Biden claims persistently that personally knowing other world leaders is vital to foreign policy. But his description of his own side of conversations often contrast dramatically with this notion. He is all about convincing other leaders to think about their own country’s interests, not about their personal relations with him. He denies being “friendly” with Xi Jinping, only claiming to know him well. He has consistently downplayed his own remark about Putin being a killer and ignores Putin’s support for Trump. Biden wants the relationship to be about the interests of the two states, not the two leaders.
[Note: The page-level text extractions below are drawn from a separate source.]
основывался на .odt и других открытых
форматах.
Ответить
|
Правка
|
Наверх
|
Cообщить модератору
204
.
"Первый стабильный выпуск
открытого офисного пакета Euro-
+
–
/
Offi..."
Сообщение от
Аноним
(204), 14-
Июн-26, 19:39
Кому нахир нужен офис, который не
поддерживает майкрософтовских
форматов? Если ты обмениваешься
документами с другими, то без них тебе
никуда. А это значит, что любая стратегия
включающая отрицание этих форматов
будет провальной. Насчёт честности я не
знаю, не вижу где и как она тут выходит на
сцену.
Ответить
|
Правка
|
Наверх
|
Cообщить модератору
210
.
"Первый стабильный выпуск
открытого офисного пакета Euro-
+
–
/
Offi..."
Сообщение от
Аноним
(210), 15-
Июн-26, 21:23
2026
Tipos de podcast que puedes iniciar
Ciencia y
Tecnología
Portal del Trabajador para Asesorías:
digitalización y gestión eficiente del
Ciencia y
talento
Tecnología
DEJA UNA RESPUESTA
Instead of flattery, he warns that Russian malfeasance could end hopes for foreign investment, in particular if Navalny were to die in prison. He tries, not always successfully, to cast what he wants in terms his adversary might be able to accept. Putin couldn’t care less that blocking cross-border humanitarian aid to rebel-held territory in Syria will cause humanitarian problems.
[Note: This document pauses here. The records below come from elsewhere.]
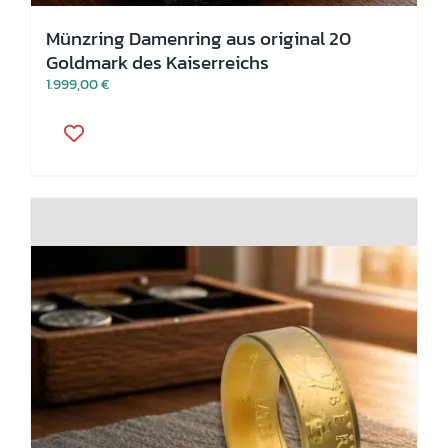
Münzring Damenring aus original 20
Goldmark des Kaiserreichs
1.999,00
€
Dieses
Produkt
weist
mehrere
Varianten
auf.
Die
Optionen
können
auf
der
Produktseite
gewählt
werden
But Putin did not come to this meeting his usual braggart self. Russia’s economy is in bad shape, he is unpopular after so many years in power, and China is rapidly becoming the superpower he would like Russia to be. Moscow is bogged down in Syria and losing in Libya. Putin needs a better relationship with the US at least as much as Biden needs what he terms a more “stable and predictable” relationship with Russia. Putin also needs the US not to reciprocate interference in the 2016 and 2020 American elections with Washington interference in his re-election effort in 2024. Closing down a few cyberhackers and allowing some independent media might be a reasonable way to try to prevent that. Nor is Putin any more anxious than Biden to spend billions more on strategic nuclear weapons. If they can agree to stand down and focus on getting China to do likewise, Putin won’t be unhappy.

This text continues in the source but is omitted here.